CAA – CAA de LYON – 26/03/2026 – n° 24LY01690

Par un arrêt du 26 mars 2026, la cour administrative d’appel de Lyon annule un jugement du tribunal administratif de Lyon. Le litige oppose deux ressortissants nigérians, parents d’une enfant mineure, au préfet de la Loire. Les requérants contestaient des obligations de quitter le territoire français prises le 31 janvier 2024. La question centrale portait sur la légalité de ces mesures au regard de l’article 8 de la convention européenne des droits de l’homme. La cour devait déterminer si l’autorité préfectorale avait méconnu ce droit en éloignant les parents sans attendre l’examen d’une demande d’asile pour l’enfant.

La méconnaissance du droit à la vie privée et familiale.

Le juge d’appel estime que la décision préfectorale a violé le droit des intéressés au respect de leur vie privée et familiale.

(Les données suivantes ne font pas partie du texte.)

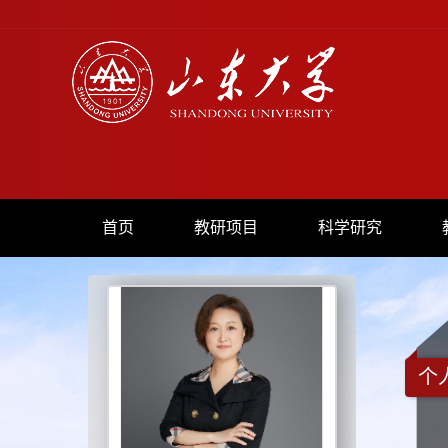
首页
教研项目
科学研究
个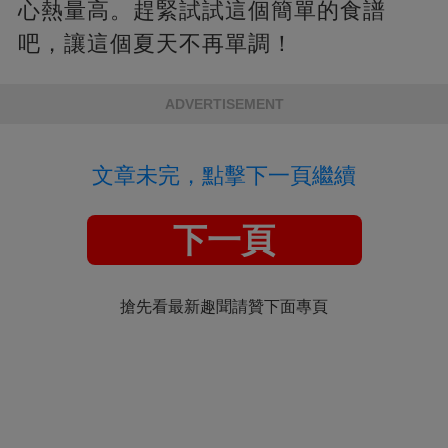
心熱量高。趕緊試試這個簡單的食譜
吧，讓這個夏天不再單調！
ADVERTISEMENT
文章未完，點擊下一頁繼續
下一頁
搶先看最新趣聞請贊下面專頁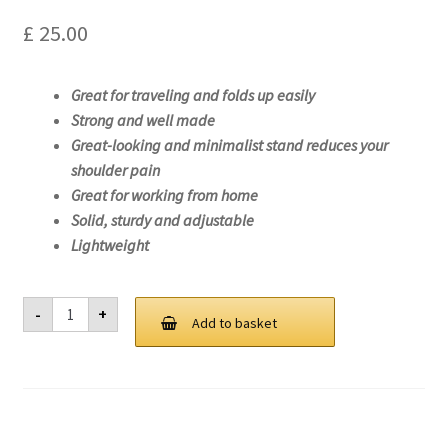
£
25.00
Great for traveling and folds up easily
Strong and well made
Great-looking and minimalist stand reduces your
shoulder pain
Great for working from home
Solid, sturdy and adjustable
Lightweight
Laptop
-
+
Stand
Add to basket
For
Lenovo
ThinkPad
X13
Gen
2
(Intel)-20WK
quantity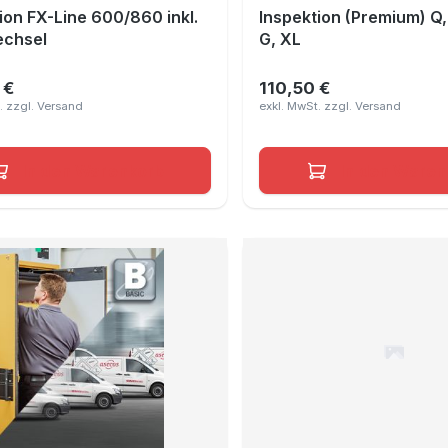
ion FX-Line 600/860 inkl.
Inspektion (Premium) Q, 
echsel
G, XL
 €
110,50 €
er Preis:
Regulärer Preis:
In den Warenkorb
In den Waren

Il constate qu’une demande d’asile présentée au nom de l’enfant mineure du couple demeurait pendante devant l’Office français de protection des réfugiés et apatrides (OFPRA). La Cour nationale du droit d’asile (CNDA) avait spécialement renvoyé l’examen de cette demande à l’OFPRA, en raison d’un risque allégué d’excision. La cour précise que rien ne permettait de remettre en cause le droit au maintien qui s’attachait à cette demande, même en la regardant comme un réexamen. En conséquence, l’éloignement des parents vers leur pays d’origine commun, sans tenir compte de ce risque pour l’enfant, a été jugé prématuré.

La portée de l’obligation de prendre en compte la situation de l’enfant.

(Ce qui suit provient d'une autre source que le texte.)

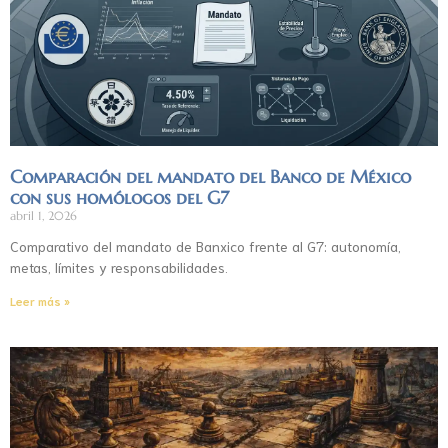
Comparación del mandato del Banco de México
con sus homólogos del G7
abril 1, 2026
Comparativo del mandato de Banxico frente al G7: autonomía,
metas, límites y responsabilidades.
Leer más »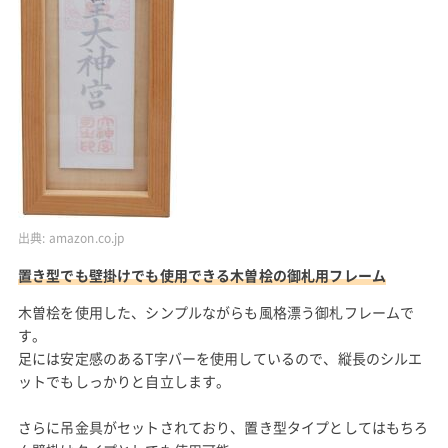
出典:
amazon.co.jp
置き型でも壁掛けでも使用できる木曽桧の御札用フレーム
木曽桧を使用した、シンプルながらも風格漂う御札フレームで
す。
足には安定感のあるT字バーを使用しているので、縦長のシルエ
ットでもしっかりと自立します。
さらに吊金具がセットされており、置き型タイプとしてはもちろ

Cet arrêt réaffirme l’importance de l’examen individuel de la situation des enfants mineurs dans le cadre des mesures d’éloignement. Le juge souligne que l’existence d’une procédure d’asile pendante pour l’enfant, invoquant un risque spécifique, impose à l’administration de surseoir à l’exécution de l’éloignement des parents. La solution retenue ne dépend pas de l’issue ultérieure de cette demande, qui a été rejetée après la mesure contestée. La cour sanctionne ainsi une décision prise prématurément, sans attendre l’examen des risques invoqués pour l’enfant. Cette position renforce la protection de l’unité familiale et l’effectivité du droit d’asile pour les mineurs, en imposant une prise en compte concrète et immédiate de leur intérêt supérieur.